About 41% reaching their 100th birthday are in the manufacturing sector, followed by finance and insurance (18%) and retail (12%), says Vicki TenHaken, a professor of management at Hope College in Holland, Mich. She also found that a majority are privately owned (62%) and employ more than 500 people (56%).

After two years of researching century-old family businesses, her database shows 1,150 still in operation as of 2011, though, "I'm sure I have missed many of the small, privately owned ones," she said.

Still, some operations get by on a small staff. In the seaside resort town of Ocean City, Md., the Trimper family arrived in Ocean City in 1890 from Germany by way of Baltimore. Since then, Trimper's Rides has been operating continuously for 122 summers on Ocean City's famous Boardwalk.
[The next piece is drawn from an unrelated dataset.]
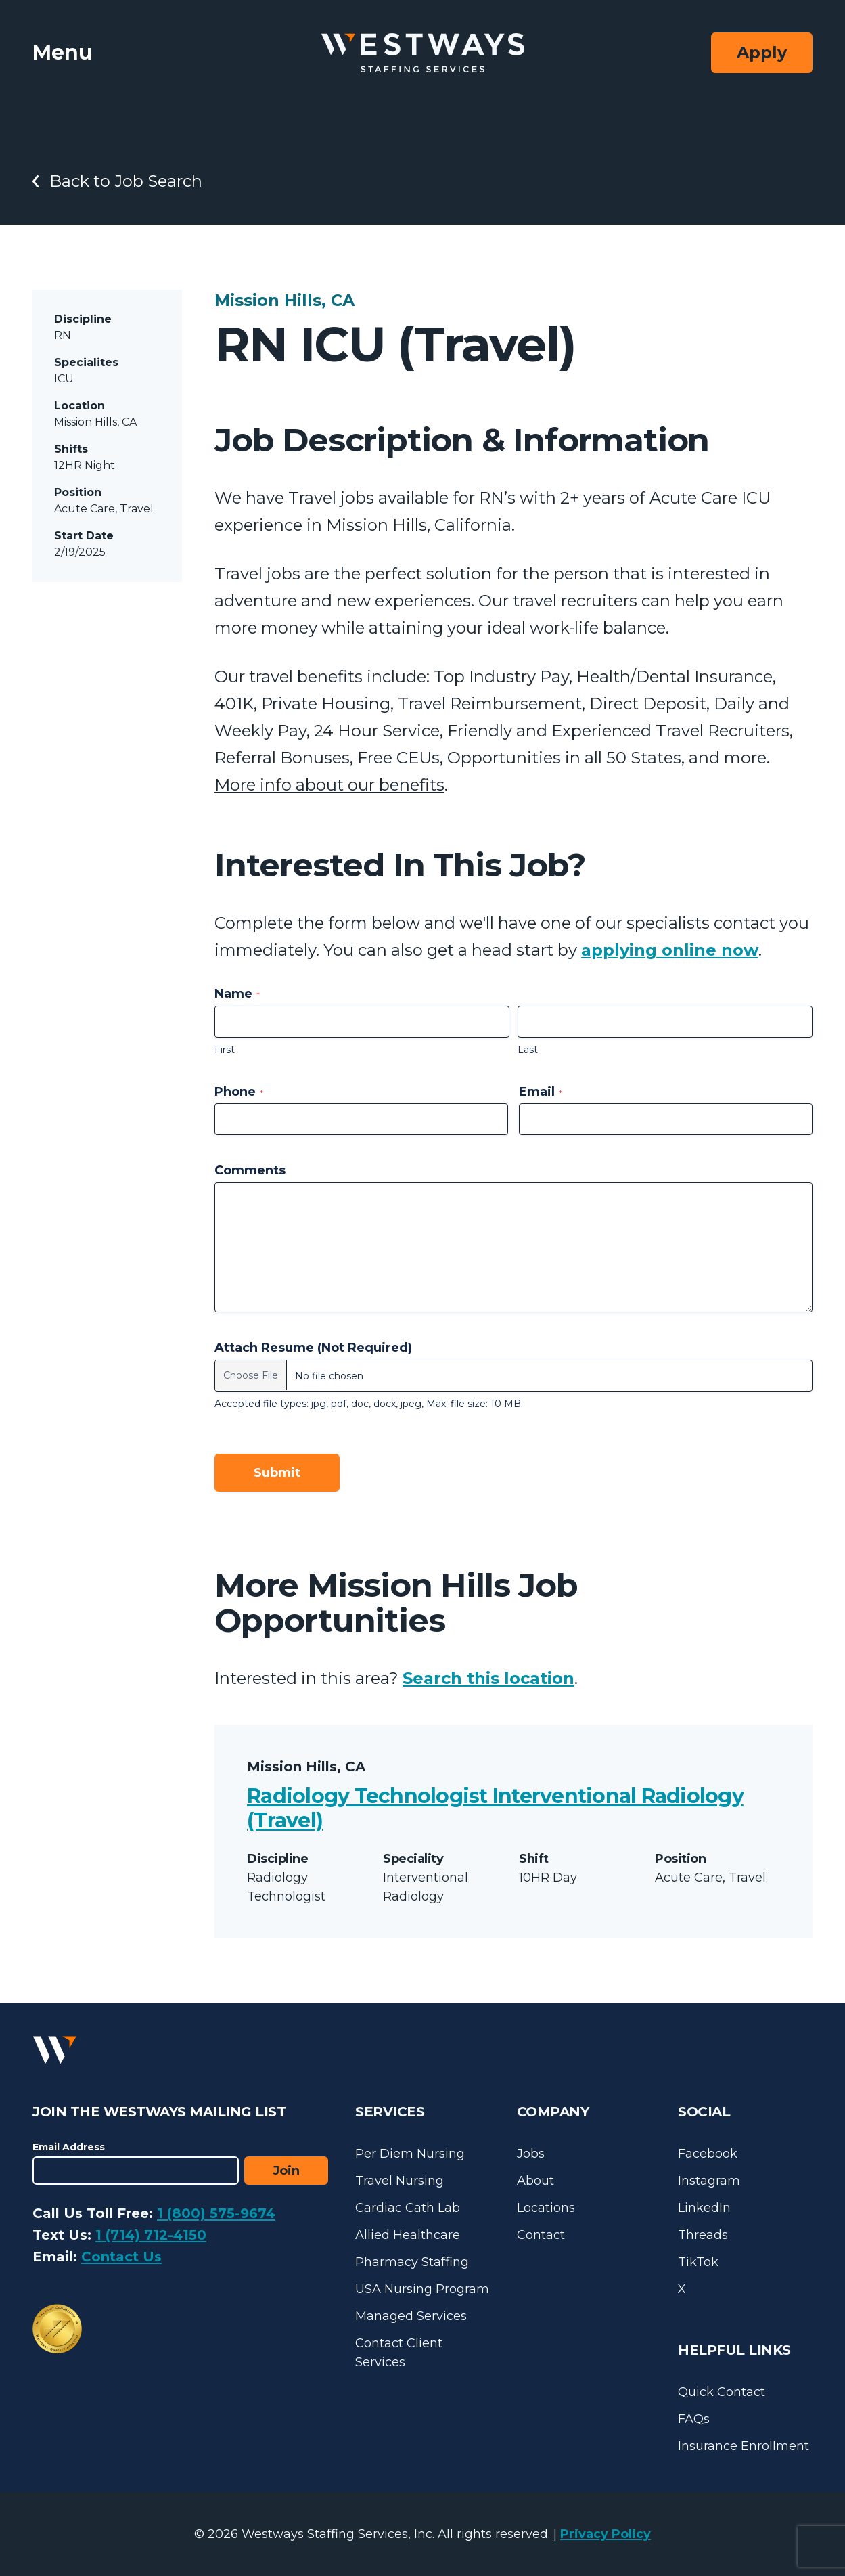 Image resolution: width=845 pixels, height=2576 pixels. What do you see at coordinates (495, 1808) in the screenshot?
I see `Radiology Technologist Interventional Radiology (Travel)` at bounding box center [495, 1808].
Many of the amusement park's 25 year-round employees are part of the extended Trimper family, says Brooks Trimper, 32, a great-great-grandson of founder Daniel Trimper and the park's operations manager. He's also chairman of the board for the company, which includes his father, brother, aunts, uncles and cousins.

"No matter what anyone else wants to tell you, it's a job," Trimper said. "The people I work with happen to be related to me. So there's the same work tension, the same work disputes. It's not like, 'Oh, we're all family, so we get along.'"

Trimper spent summers working at the park. After college, he considered a career in the cruise ship industry. But his grandfather, Granville Trimper, longtime park manager, asked him to join in the family business. He accepted, and hasn't looked back since. "I'm not just running this amusement park, I'm representing my family. My name's on the sign," he said.

In Pottsville, Pa., the Yuengling family has operated its family brewery since 1829.

While many major U.S. brewers have consolidated into international corporations, Yuengling has become America's largest privately owned brewery, said Wendy Yuengling-Baker, a sixth-generation family member.

"Which I think is just astounding," she said, "because we're one percent of the beer market."